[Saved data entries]
· · ·
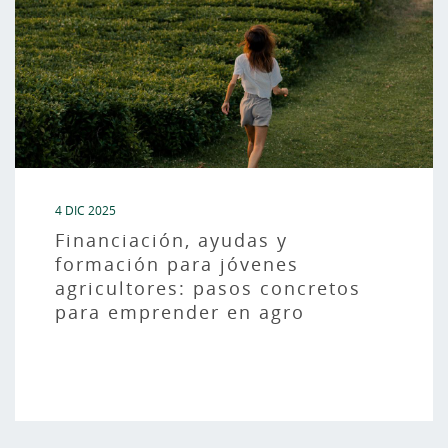
4 DIC 2025
Financiación, ayudas y
formación para jóvenes
agricultores: pasos concretos
para emprender en agro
· · ·
:: What is being asked ::
Only the lines from the one containing "formación para jóvenes" through the last line of the records above are to be reproduced, exactly and with both ends included.

:: Exercise result ::
formación para jóvenes
agricultores: pasos concretos
para emprender en agro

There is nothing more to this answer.